Edited and Translated by Yao Chun, People's Daily Online
At the 13th Annual Meeting of the China Association for Science and Technology, which kicked off today, Bai Chunli, the president of the Chinese Academy of Sciences, said that the world is on the eve of a sixth revolution in science and technology, and China cannot afford to miss it.
Since the beginning of the 21st century, early indications of revolutionary breakthroughs have surfaced in some important scientific fields.
"Due to the strong demand stemming from the modernization process as well as breakthroughs and innovations in knowledge and technological systems, the new scientific and technological revolution will start a development trend that makes breakthroughs at multiple points," Bai said.
Driven by external technological change and major internal issues or challenges, the research on scientific issues contains the seeds of future breakthroughs.
For example, research on the structure of matter can bring mankind into a new era in which we can control atoms, molecule and even electrons. Major breakthroughs may be achieved in the study of dark matter, dark energy as well as antimatter in the 21st century that will dramatically change the human perception of the cosmos and possibly subvert our understanding about the outside world.
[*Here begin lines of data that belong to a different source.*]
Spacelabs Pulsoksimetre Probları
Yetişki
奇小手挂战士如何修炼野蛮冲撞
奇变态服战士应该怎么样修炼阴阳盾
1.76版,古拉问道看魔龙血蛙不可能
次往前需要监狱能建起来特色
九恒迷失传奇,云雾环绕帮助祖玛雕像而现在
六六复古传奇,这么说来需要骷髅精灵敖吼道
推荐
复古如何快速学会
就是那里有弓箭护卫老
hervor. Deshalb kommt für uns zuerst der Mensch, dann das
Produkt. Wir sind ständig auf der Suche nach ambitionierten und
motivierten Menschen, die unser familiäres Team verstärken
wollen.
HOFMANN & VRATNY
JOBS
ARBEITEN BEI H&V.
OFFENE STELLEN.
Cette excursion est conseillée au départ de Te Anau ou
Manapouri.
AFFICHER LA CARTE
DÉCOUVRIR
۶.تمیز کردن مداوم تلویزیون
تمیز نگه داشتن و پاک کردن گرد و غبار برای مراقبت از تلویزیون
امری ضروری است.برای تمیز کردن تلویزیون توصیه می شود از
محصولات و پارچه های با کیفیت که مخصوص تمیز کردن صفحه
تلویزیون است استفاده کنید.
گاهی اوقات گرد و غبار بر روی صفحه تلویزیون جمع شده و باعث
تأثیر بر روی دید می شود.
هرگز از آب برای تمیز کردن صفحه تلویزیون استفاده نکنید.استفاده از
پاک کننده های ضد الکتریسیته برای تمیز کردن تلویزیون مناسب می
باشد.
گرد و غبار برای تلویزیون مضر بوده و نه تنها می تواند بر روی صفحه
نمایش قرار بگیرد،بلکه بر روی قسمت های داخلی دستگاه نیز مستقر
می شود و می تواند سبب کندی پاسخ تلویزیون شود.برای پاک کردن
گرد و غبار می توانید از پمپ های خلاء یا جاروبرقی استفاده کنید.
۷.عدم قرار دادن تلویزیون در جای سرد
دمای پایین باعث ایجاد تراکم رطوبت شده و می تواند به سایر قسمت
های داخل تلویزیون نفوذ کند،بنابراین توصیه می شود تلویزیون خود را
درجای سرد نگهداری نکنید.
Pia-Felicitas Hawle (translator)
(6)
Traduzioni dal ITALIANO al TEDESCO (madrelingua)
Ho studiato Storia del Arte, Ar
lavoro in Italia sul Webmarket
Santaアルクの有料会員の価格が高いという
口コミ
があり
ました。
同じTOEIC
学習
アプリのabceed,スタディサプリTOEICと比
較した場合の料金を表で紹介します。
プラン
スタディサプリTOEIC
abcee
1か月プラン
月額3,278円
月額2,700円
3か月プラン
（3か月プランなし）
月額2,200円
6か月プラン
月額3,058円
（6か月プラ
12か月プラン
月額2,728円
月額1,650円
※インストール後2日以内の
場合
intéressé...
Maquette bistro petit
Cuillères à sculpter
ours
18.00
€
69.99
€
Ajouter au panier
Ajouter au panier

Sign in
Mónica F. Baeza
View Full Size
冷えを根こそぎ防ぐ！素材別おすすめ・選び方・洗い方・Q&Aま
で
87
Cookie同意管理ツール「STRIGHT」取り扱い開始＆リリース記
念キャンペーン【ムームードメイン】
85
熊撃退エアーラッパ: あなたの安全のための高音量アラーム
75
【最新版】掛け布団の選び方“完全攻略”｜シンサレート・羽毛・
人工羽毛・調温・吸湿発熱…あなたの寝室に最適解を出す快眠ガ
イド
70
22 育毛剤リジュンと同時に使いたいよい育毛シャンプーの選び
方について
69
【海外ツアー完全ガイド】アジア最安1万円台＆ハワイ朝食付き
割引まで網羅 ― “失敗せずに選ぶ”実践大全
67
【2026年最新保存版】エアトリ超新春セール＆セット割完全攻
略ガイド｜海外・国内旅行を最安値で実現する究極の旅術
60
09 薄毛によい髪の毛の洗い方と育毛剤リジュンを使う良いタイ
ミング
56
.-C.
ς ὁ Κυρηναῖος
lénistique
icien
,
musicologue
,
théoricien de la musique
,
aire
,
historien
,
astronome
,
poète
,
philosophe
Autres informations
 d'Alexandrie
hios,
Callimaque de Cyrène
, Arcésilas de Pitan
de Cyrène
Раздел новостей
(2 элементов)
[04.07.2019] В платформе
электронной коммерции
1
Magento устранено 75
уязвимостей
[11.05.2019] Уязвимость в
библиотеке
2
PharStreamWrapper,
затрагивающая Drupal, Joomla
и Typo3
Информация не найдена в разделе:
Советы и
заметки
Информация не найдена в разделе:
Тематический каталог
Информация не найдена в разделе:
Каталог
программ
"China has missed the first four revolutions in science and technology. In the second half of the 20th century, China seized the opportunity of the fifth revolution in science and technology, and China's industrialization and economic growth has flourished because of this," Bai said.
However, in the fifth revolution in science and technology China was just an unsuccessful follower. Nevertheless, the gains China made in the fifth scientific revolution, which consisted of innovation in information technology, have laid the foundation for the sixth revolution in science and technology, Bai said.
"[The sixth revolution] may open a new horizon in life and physical sciences as well as interdisciplinary study," Bai said.